Assignment: Search the records for the string "paid" and copy every line where it turns up.

Records supplied:
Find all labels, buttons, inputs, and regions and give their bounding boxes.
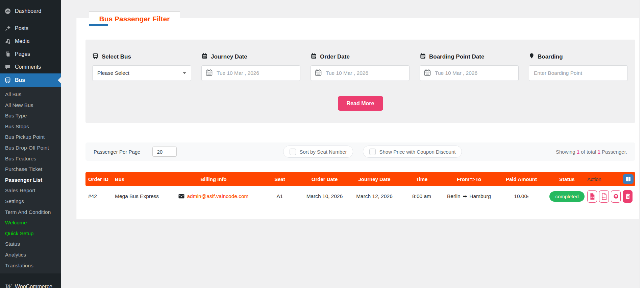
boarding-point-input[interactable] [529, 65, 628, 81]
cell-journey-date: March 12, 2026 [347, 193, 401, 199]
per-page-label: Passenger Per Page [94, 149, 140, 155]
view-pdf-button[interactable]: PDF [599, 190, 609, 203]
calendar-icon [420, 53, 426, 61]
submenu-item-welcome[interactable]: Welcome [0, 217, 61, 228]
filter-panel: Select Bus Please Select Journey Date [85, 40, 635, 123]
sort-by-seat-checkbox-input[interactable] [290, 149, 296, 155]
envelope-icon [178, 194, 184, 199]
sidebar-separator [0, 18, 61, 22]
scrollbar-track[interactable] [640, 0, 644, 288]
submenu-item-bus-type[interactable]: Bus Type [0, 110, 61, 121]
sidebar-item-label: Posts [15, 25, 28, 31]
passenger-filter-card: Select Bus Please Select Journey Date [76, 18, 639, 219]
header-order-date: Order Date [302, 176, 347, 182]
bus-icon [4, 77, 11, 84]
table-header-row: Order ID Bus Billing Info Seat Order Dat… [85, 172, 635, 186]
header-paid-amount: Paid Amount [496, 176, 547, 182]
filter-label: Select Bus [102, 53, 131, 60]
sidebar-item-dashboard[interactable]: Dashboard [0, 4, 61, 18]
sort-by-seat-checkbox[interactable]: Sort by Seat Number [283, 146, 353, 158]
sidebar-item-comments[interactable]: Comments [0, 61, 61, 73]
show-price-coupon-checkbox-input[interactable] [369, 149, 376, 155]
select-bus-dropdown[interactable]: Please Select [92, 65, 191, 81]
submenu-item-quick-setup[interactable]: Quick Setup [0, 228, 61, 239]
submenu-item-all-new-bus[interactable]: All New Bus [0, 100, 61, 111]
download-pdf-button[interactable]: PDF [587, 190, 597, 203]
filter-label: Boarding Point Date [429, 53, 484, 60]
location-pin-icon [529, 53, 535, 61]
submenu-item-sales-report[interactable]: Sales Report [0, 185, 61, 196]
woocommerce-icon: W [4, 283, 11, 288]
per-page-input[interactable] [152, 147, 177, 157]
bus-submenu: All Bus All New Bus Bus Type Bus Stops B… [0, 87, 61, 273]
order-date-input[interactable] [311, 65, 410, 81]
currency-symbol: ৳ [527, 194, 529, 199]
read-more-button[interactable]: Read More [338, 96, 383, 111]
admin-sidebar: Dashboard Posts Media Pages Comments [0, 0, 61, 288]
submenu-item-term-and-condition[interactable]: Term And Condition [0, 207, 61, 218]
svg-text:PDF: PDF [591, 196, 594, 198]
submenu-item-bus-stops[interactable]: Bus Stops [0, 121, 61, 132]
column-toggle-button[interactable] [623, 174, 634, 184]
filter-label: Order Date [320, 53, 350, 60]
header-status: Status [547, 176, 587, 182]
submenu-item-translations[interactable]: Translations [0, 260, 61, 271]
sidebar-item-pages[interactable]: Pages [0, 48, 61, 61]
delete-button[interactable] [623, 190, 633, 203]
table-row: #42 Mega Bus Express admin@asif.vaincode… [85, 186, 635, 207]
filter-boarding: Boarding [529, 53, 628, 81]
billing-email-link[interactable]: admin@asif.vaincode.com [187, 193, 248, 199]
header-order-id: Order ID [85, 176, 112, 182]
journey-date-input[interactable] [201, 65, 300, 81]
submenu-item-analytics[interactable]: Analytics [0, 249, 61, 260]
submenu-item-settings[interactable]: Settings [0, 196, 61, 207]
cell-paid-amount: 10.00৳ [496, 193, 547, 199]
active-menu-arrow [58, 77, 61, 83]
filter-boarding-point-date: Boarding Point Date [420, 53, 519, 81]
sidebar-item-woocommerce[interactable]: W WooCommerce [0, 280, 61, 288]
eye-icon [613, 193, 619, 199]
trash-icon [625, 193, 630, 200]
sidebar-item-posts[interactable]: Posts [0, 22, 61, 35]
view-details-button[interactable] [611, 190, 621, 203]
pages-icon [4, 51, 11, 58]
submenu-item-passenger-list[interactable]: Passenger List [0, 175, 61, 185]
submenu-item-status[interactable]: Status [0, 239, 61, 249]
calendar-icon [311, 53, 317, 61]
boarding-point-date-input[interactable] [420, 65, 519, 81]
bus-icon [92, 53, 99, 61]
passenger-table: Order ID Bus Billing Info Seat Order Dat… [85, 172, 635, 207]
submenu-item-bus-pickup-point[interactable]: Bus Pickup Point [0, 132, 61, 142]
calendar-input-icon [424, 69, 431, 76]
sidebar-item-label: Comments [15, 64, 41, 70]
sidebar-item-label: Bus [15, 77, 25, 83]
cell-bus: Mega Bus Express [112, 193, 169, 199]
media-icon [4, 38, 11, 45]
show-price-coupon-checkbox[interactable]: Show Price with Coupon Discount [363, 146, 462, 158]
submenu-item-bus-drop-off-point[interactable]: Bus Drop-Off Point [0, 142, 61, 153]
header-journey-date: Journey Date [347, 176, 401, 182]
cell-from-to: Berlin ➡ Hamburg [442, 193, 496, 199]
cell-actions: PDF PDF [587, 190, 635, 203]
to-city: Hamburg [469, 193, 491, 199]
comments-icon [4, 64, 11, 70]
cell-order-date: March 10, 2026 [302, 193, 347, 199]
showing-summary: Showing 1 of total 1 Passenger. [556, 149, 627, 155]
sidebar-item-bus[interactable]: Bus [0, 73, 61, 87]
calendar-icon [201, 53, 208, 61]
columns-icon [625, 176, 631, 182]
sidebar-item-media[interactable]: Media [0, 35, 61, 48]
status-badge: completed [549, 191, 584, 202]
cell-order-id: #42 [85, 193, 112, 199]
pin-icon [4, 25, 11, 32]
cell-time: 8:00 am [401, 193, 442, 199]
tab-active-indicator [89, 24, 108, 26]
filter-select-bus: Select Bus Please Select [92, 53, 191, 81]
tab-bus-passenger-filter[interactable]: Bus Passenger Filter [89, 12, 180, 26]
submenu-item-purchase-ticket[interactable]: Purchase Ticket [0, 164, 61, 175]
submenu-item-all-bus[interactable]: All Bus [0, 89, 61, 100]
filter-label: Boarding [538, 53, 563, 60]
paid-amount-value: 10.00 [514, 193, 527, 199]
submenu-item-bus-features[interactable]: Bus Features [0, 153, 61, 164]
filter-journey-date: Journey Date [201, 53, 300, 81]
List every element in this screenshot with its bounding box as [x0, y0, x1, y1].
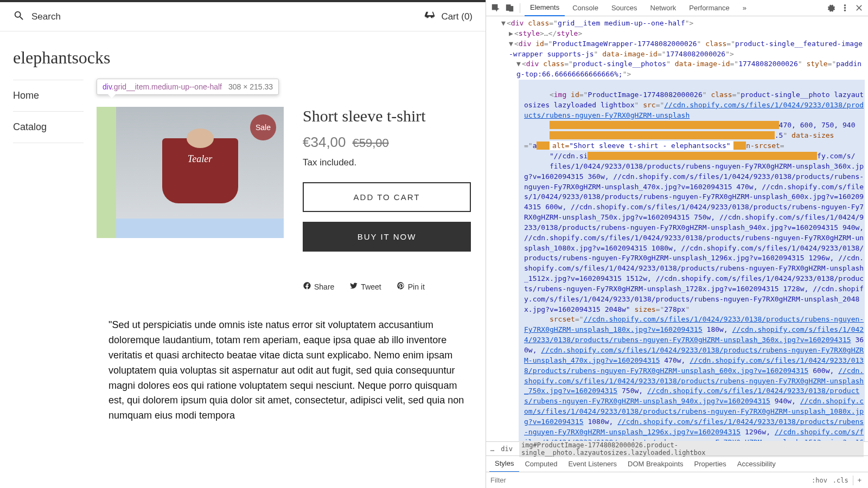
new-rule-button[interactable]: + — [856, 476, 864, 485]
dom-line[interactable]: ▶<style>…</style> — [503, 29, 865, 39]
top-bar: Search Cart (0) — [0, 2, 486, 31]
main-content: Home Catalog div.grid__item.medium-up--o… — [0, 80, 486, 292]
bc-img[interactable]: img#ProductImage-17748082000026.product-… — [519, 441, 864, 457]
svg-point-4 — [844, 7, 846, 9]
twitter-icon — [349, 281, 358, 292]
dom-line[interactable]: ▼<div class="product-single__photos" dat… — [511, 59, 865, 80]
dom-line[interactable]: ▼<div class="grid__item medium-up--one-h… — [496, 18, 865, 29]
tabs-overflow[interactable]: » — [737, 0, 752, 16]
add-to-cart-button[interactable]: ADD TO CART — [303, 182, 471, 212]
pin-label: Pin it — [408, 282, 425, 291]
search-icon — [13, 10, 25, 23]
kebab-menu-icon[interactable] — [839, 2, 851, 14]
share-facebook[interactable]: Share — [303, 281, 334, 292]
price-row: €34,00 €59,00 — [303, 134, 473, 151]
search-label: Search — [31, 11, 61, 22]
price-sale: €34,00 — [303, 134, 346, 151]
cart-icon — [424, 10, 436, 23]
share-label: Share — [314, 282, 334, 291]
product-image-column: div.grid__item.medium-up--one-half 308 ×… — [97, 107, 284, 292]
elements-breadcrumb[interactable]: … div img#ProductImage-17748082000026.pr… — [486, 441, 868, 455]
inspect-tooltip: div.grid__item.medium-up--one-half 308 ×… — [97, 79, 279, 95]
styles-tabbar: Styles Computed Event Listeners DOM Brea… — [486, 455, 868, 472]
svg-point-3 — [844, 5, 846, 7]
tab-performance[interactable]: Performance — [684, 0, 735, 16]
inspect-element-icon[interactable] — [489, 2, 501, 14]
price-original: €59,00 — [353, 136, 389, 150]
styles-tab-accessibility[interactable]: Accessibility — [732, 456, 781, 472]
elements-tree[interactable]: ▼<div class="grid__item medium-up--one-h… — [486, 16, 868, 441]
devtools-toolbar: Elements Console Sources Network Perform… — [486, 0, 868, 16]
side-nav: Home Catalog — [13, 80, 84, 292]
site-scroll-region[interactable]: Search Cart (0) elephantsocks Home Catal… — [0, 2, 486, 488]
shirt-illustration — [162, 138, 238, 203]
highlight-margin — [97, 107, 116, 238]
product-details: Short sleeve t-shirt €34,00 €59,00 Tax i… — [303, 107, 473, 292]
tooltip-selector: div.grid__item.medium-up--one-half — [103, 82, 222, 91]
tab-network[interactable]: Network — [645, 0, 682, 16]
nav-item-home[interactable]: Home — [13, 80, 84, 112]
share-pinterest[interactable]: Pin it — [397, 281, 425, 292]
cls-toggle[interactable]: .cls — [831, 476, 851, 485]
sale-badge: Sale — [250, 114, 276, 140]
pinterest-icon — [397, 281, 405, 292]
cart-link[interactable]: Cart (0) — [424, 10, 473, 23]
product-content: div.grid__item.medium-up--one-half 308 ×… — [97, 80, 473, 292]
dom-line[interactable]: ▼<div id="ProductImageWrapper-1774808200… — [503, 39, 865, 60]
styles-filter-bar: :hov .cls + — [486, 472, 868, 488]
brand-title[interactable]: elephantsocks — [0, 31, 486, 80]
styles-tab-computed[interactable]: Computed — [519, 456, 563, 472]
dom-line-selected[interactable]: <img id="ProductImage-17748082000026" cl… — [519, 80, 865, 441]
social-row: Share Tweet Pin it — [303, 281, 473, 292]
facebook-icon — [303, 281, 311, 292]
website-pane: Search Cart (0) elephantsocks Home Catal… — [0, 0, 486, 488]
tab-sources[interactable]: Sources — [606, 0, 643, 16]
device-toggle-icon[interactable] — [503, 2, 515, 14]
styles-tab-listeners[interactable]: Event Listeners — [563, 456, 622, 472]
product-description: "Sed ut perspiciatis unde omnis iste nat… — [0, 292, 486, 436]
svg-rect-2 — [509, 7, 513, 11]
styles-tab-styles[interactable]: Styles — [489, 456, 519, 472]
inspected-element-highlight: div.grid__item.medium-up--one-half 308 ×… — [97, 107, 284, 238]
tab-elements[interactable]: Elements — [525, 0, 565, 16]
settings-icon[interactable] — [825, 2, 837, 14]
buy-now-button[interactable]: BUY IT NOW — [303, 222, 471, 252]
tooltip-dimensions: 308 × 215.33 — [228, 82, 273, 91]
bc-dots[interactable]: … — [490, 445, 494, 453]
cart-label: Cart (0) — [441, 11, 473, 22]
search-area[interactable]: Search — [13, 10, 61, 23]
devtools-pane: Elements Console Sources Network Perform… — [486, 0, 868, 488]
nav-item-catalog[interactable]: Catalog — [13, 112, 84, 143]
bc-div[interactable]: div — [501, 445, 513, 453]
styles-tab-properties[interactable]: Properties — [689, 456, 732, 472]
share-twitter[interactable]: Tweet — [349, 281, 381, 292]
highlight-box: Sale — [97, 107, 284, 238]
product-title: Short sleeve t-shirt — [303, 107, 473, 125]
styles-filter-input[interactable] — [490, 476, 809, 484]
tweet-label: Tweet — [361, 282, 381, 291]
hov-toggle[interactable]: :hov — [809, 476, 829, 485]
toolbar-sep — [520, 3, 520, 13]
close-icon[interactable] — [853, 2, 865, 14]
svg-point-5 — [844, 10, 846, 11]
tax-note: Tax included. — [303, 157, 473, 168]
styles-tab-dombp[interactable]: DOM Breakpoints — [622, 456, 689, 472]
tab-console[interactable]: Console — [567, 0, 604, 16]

Worked solution:
header-paid-amount: Paid Amount [496, 176, 547, 182]
cell-paid-amount: 10.00৳ [496, 193, 547, 199]
paid-amount-value: 10.00 [514, 193, 527, 199]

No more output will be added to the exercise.